手にはデ*コンのターゲッ*ハンター30インチを持っていました。
グリ夫は銃を持ち、
「これさえあればあのウサギなど……」
マガジンを外そうとしました。
しかし……
マガジンが見あたりません。
「むっ、これはどこに弾を入れるのだ?」
考え、いじくりまわすこと30分。
なかなかマガジンは見つからず、グリ夫は説明書を読むことにしました。
そしてやっと、この銃にはマガジンがなく、単発式であることに気づきます。
「なにーーーーーーーーー!?単発だとっ!装弾数が1発だとっ!?」
こんな物ではうさぴょんに勝てないと思ったグリ夫は、今度は別なガンショップに向かいました。

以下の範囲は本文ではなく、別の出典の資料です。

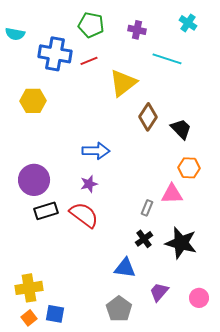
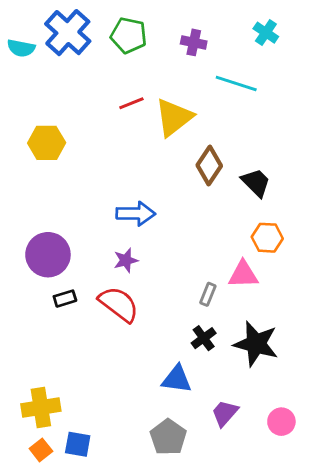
blue cross: (55, 54) -> (68, 33), moved, turned 32
red line: (89, 61) -> (131, 103), moved
black rectangle: (46, 211) -> (65, 299), size x0.7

「オヤジ、銃をくれ、連射ができて弾がたくさん入る奴だ」
再びグリ夫はエアガンの箱を持って家に帰ってきました。
「AK47、あのクマのと同じ奴か……」
グリ夫は買ってきたばかりのその銃に弾を入れて、撃ってみました。
ぅぃん……ぱぱぱぱぱぱぱん☆
部屋の中に置かれたマトに向かって弾が飛んでいきました。
ゆっくりと、黄色い弾が……
「な……なんだ……パワーが無いぞ……」
箱には「ミニ電動ガンAK47」と書かれていました。
グリ夫は今日3件目のエアガンショップへと足を運びました。
「オヤジ、エアガンをくれ、サバイバルゲームで有利な奴だ」
「有利っていわれてもねぇ……マ*イの電動ガンでいいんじゃないですか?」
「そうか、それにしよう。それをくれ」
「たくさん種類ありますけど」
「一番強い奴だ」
「どれもあんまり変わらないんですよ」
「く、そうなのかっ」
「だからお客さんの好きな銃を選んでいいんじゃないですかね。どれでもあんまり変わらないですし」
「そ、そうか……」
グリ夫は店内の電動ガンを見渡して……
「オヤジ、これだ!」
M4RISを指さしました。
「これがゴツゴツしてて一番強そうだ!」
「それを撃つためには充電器とバッテリーも必要になりますよ。それとサバイバルゲームで使うなら多弾数マガジンもあったほうがいいですね」
「おう、ならそれらをくれ。そうだ、バッテリーの電圧は連射速度に関係するんだな?」
「まあ、そうですが」
「なら一番電圧の高いバッテリーをくれ」
「え、でも壊れてしまいますよ」
「口出しするな、俺は客だぞ!」
グリ夫は家に帰ってきました。
早速、外付け12ボルトバッテリーの充電を始めました。
電動ガンの通常のバッテリーの電圧は8.4ボルトですから、12ボルトとなるとなかなか強力です。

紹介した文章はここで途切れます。